The presented paper explores the application of pre-trained LLMs (LMs) beyond traditional natural language processing tasks, extending their utility to general sequential decision-making environments, with a particular focus on embodied decision-making. The authors propose a framework where goals, observations, and actions in various environments are encoded as sequences and then processed by policy networks initialized with pre-trained LMs. This strategy aims to harness the combinatorial generalization capabilities of LMs, even in non-linguistic tasks.

Methodology

The authors' approach begins by using expert demonstrations to guide the training process. A policy network is initialized using parameters from a pre-trained LM, such as GPT-2, which is then fine-tuned on demonstration data employing behavior cloning. This initialization step leverages the inductive biases instilled during the LLM pre-training phase.

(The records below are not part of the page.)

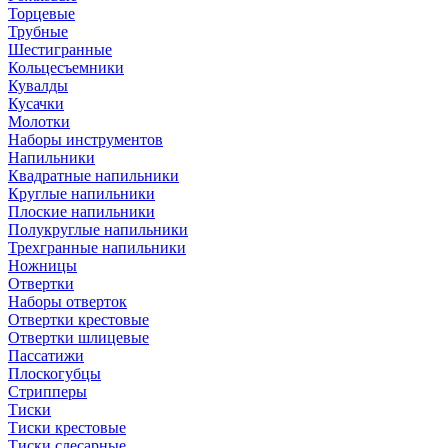
Торцевые
Трубные
Шестигранные
Кольцесъемники
Кувалды
Кусачки
Молотки
Наборы инструментов
Напильники
Квадратные напильники
Круглые напильники
Плоские напильники
Полукруглые напильники
Трехгранные напильники
Ножницы
Отвертки
Наборы отверток
Отвертки крестовые
Отвертки шлицевые
Пассатижи
Плоскогубцы
Стрипперы
Тиски
Тиски крестовые
Тиски слесарные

Following the imitation learning phase, an active data gathering (ADG) method is introduced. This entails iteratively interacting with environments to collect new trajectory data, relabeling "failed" experiences to generate relevant sub-goals, and iterating over policy updates within a self-supervised framework. The ADG loop is designed to improve the distributional generalization of policies, offering enhancements over pertinent baselines by a significant margin of 25.1%.

Results and Evaluation

Extensive evaluation is conducted in two complex environments: VirtualHome—a 3D realistic simulator with partial observability and extensive action spaces—and BabyAI—a 2D grid world aligned with instruction following. In these settings, adopting LMs significantly improves task completion in both seen and novel scenarios. For example, in VirtualHome, LM-initialized policies achieve a 43.6% boost in task success for novel task configurations when compared to traditional baselines. Similarly, improvements are noted across a range of evaluation metrics, especially in scenarios requiring out-of-distribution generalization—central to developing versatile AI agents.

Analysis

The paper also explores why and how the proposed framework promotes generalization:

  1. Input Encoding Flexibility: By transforming policy inputs into sequences (not necessarily language strings), LMs' capacity for handling diverse data representations is leveraged. This is requisite for tasks where understanding isn't bound to verbal semantics.
  2. Transformer Architecture Utilization: The sequential processing structure inherent to transformers outperforms fixed-dimensional observation approaches, reinforcing the importance of LM architecture in achieving combinatorial generalization.
  3. Weight Initialization from Pre-training: Initializing policies with weights from an LM pre-training phase offers intrinsic inductive biases conducive to sequence handling, a contributor to improved performance across varied input forms.

The conclusions drawn recognize the broader applicability of LMs in structured decision-making tasks, emphasizing their utility as a foundational model for diverse AI applications that demand generalization across non-trivial task variations. This research posits pre-trained LMs as robust policy initializers, offering potential pathways for future exploration in machine learning domains that transcend traditional language tasks, encompassing vision, robotics, and autonomous systems. Future work is needed to further assess biases in model outputs, ensure equitable decision-making, and refine active data gathering methodologies that rely less on hand-crafted rules.